These changes aren’t dramatic, but in the rank package, there are 6 different ways to handle tie values. If we change it to, say, “average” from “first”

#create the rounded values from the original math scores
Math.Avg.RA <-round(Class.Uni$Math.Avg,digits = 0)
#bind those to a new dataset
Class.Math.RoundA<-cbind(Math.Round=Math.Avg.RA,Class.Uni)
#this viewing is optional
#View(Class.Math.Round)

#now rank the roudned values
Math.Rank.RoundA <-rank(Math.Avg.RA, na.last=NA,ties.method="average")
#and bind them to a new dataset
Class.Math.RoundRankA<-cbind(Math.RoundRankA=Math.Rank.RoundA,Class.Math.RoundA)

#and now view
View(Class.Math.RoundRankA)

cor(Class.Math.RoundRankA$Math.RoundRankA,Class.Uni.Rank$Test.2,
    method=c("spearman"))
## [1] -0.0124663
cor(Class.Math.RoundRankA$Math.RoundRankA,Class.Uni.Rank$Test.2,
    method=c("pearson"))
## [1] -0.02586804
cor(Class.Math.RoundRankA$Math.RoundRankA,Class.Uni.Rank$Test.2,
    method=c("kendall"))
## [1] -0.008545671

Again, we see that these changes aren’t dramatic, but it shows that even small decisions in how your data is handled can affect your results, even when the basis of your data is the same, and the correlation you use is the same. In other studies, this may greatly impact your interpretations of your data.

5 Conclusion

Given what we see above, there are a number of things to be aware of before going with the commonly used pearson correlations. Beyond the assumptions, it’s important to know if you are looking for relationship or dependence between variables.
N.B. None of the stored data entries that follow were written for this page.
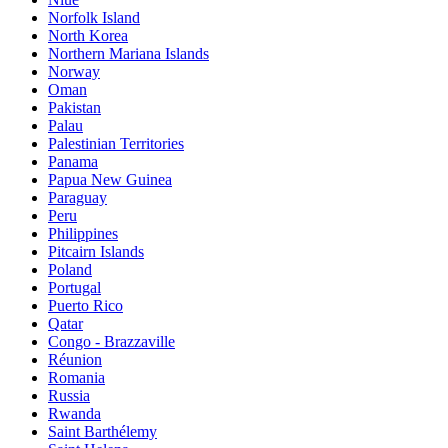
Norfolk Island
North Korea
Northern Mariana Islands
Norway
Oman
Pakistan
Palau
Palestinian Territories
Panama
Papua New Guinea
Paraguay
Peru
Philippines
Pitcairn Islands
Poland
Portugal
Puerto Rico
Qatar
Congo - Brazzaville
Réunion
Romania
Russia
Rwanda
Saint Barthélemy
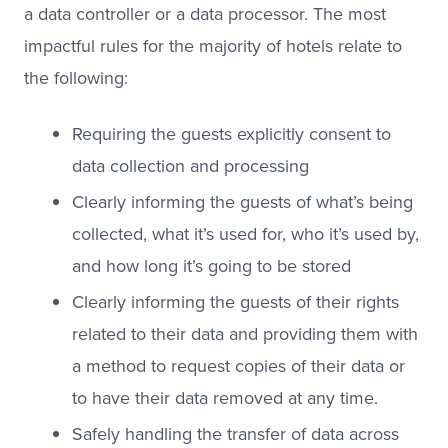
a data controller or a data processor. The most
impactful rules for the majority of hotels relate to
the following:
Requiring the guests explicitly consent to
data collection and processing
Clearly informing the guests of what’s being
collected, what it’s used for, who it’s used by,
and how long it’s going to be stored
Clearly informing the guests of their rights
related to their data and providing them with
a method to request copies of their data or
to have their data removed at any time.
Safely handling the transfer of data across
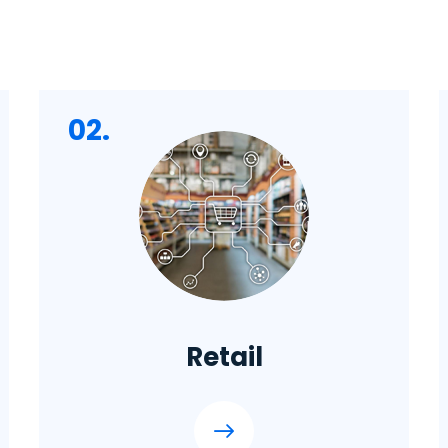
02.
Retail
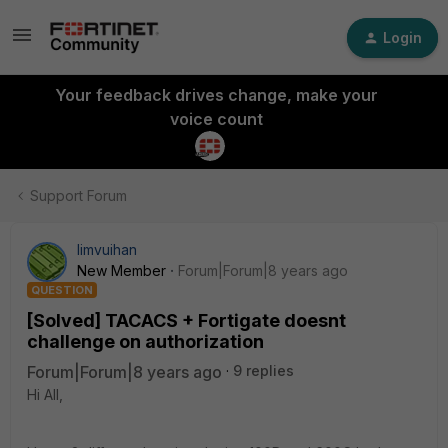
Login
Your feedback drives change, make your
voice count
Support Forum
limvuihan
New Member
Forum|Forum|8 years ago
QUESTION
[Solved] TACACS + Fortigate doesnt
challenge on authorization
Forum|Forum|8 years ago
9 replies
Hi All,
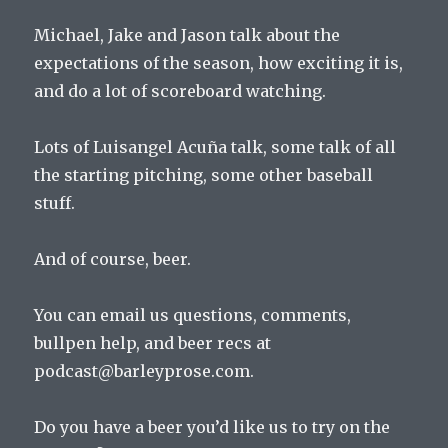
Michael, Jake and Jason talk about the
expectations of the season, how exciting it is,
and do a lot of scoreboard watching.
Lots of Luisangel Acuña talk, some talk of all
the starting pitching, some other baseball
stuff.
And of course, beer.
You can email us questions, comments,
bullpen help, and beer recs at
podcast@barleyprose.com.
Do you have a beer you’d like us to try on the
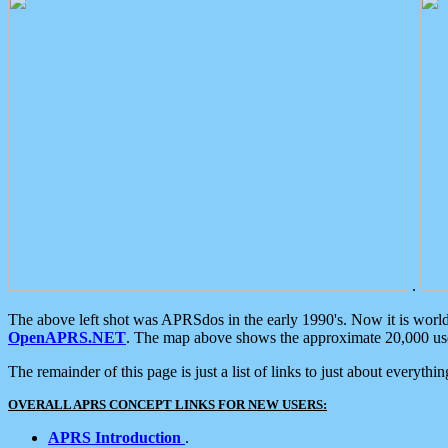
.
The above left shot was APRSdos in the early 1990's. Now it is worl
OpenAPRS.NET
. The map above shows the approximate 20,000 user
The remainder of this page is just a list of links to just about everyth
OVERALL APRS CONCEPT LINKS FOR NEW USERS:
APRS Introduction
.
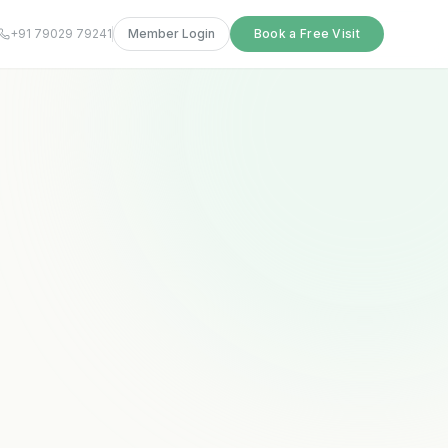
+91 79029 79241
Member Login
Book a Free Visit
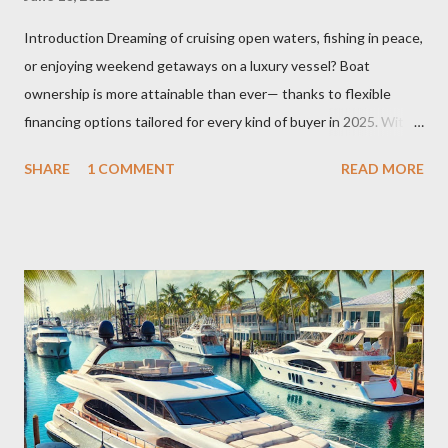
Introduction Dreaming of cruising open waters, fishing in peace,
or enjoying weekend getaways on a luxury vessel? Boat
ownership is more attainable than ever— thanks to flexible
financing options tailored for every kind of buyer in 2025. With
economic shifts, rising interest in recreational boating, and
SHARE
1 COMMENT
READ MORE
evolving lender policies, this guide explores everything you
need to know about boat financing this year . Whether you're a
first-time buyer or looking to upgrade to a high-end yacht,
understanding boat loans—types, terms, costs, and credit
implications—can save you thousands of dollars and ensure
smooth sailing. 🌊 Why Boat Financing is Booming in 2025
According to recent search trends, the interest in "how to
finance a boat" , "best boat loan rates" , and "used boat loan
calculator" has surged by over 60% in early 2025. The post-
pandemic boom in recreational lifestyles, remote work flexibility,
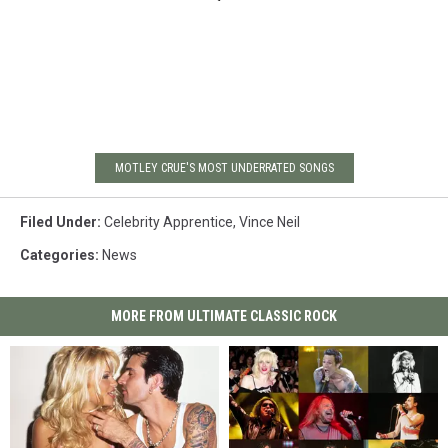
MOTLEY CRUE'S MOST UNDERRATED SONGS
Filed Under
:
Celebrity Apprentice
,
Vince Neil
Categories
:
News
MORE FROM ULTIMATE CLASSIC ROCK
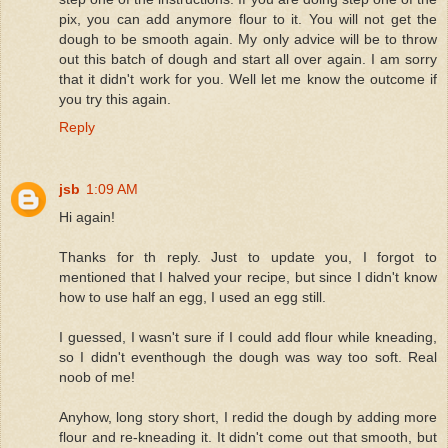
pix, you can add anymore flour to it. You will not get the
dough to be smooth again. My only advice will be to throw
out this batch of dough and start all over again. I am sorry
that it didn't work for you. Well let me know the outcome if
you try this again.
Reply
jsb
1:09 AM
Hi again!
Thanks for th reply. Just to update you, I forgot to
mentioned that I halved your recipe, but since I didn't know
how to use half an egg, I used an egg still.
I guessed, I wasn't sure if I could add flour while kneading,
so I didn't eventhough the dough was way too soft. Real
noob of me!
Anyhow, long story short, I redid the dough by adding more
flour and re-kneading it. It didn't come out that smooth, but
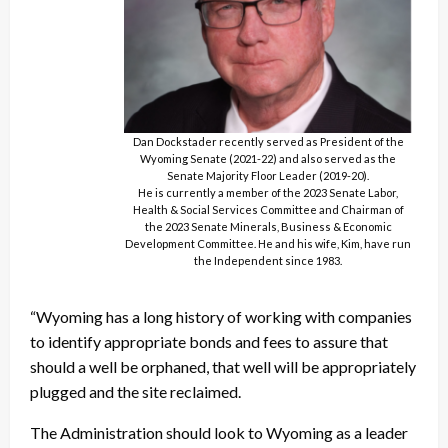
Dan Dockstader recently served as President of the
Wyoming Senate (2021-22) and also served as the
Senate Majority Floor Leader (2019-20).
He is currently a member of the 2023 Senate Labor,
Health & Social Services Committee and Chairman of
the 2023 Senate Minerals, Business & Economic
Development Committee. He and his wife, Kim, have run
the Independent since 1983.
“Wyoming has a long history of working with companies
to identify appropriate bonds and fees to assure that
should a well be orphaned, that well will be appropriately
plugged and the site reclaimed.
The Administration should look to Wyoming as a leader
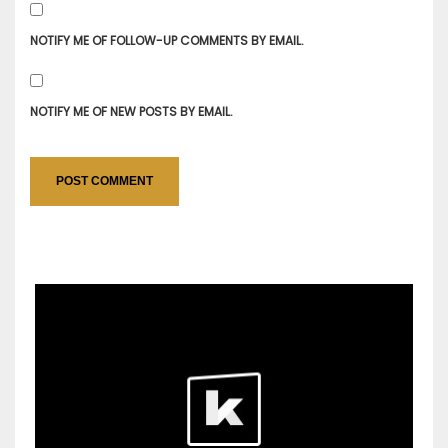
NOTIFY ME OF FOLLOW-UP COMMENTS BY EMAIL.
NOTIFY ME OF NEW POSTS BY EMAIL.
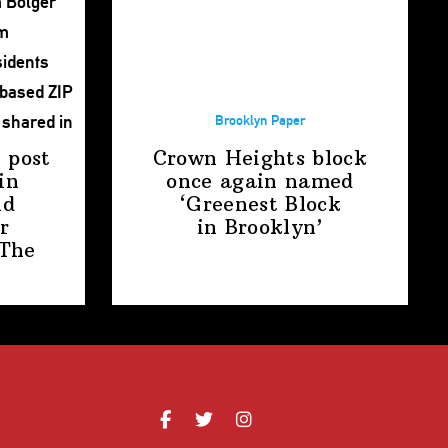
Brooklyn Paper
 post
Crown Heights block
in
once again named
nd
‘Greenest Block
r
in Brooklyn’
The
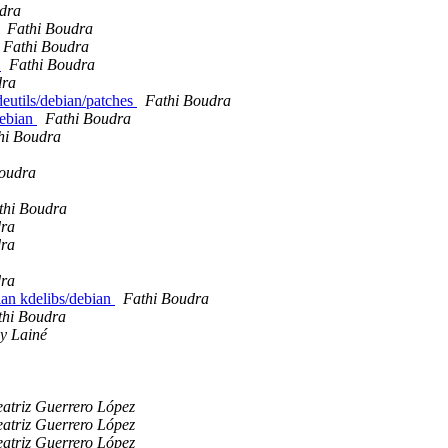
dra
Fathi Boudra
Fathi Boudra
s
Fathi Boudra
dra
deutils/debian/patches
Fathi Boudra
debian
Fathi Boudra
hi Boudra
Boudra
thi Boudra
dra
dra
dra
ian kdelibs/debian
Fathi Boudra
thi Boudra
y Lainé
atriz Guerrero López
atriz Guerrero López
atriz Guerrero López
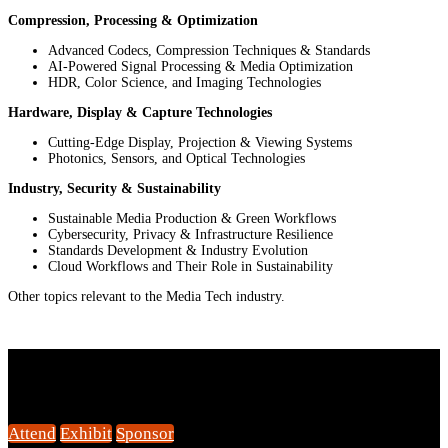
Compression, Processing & Optimization
Advanced Codecs, Compression Techniques & Standards
AI-Powered Signal Processing & Media Optimization
HDR, Color Science, and Imaging Technologies
Hardware, Display & Capture Technologies
Cutting-Edge Display, Projection & Viewing Systems
Photonics, Sensors, and Optical Technologies
Industry, Security & Sustainability
Sustainable Media Production & Green Workflows
Cybersecurity, Privacy & Infrastructure Resilience
Standards Development & Industry Evolution
Cloud Workflows and Their Role in Sustainability
Other topics relevant to the Media Tech industry.
Connect with Us
Attend
Exhibit
Sponsor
It’s also important to be aware what may happen to your correlations if you transform your data into ranked scores (though that was not a huge factor here), or how two different distributions of data from different (in this case subject areas) can impact what statsitic your use. There are a number of different threads across forums discussing the differences between these statsitics (e.g. https://stats.stackexchange.com/questions/3943/kendall-tau-or-spearmans-rho) if you have more specific questions regarding how to use these statistics with your data.

It takes dilligence to use the right correlation!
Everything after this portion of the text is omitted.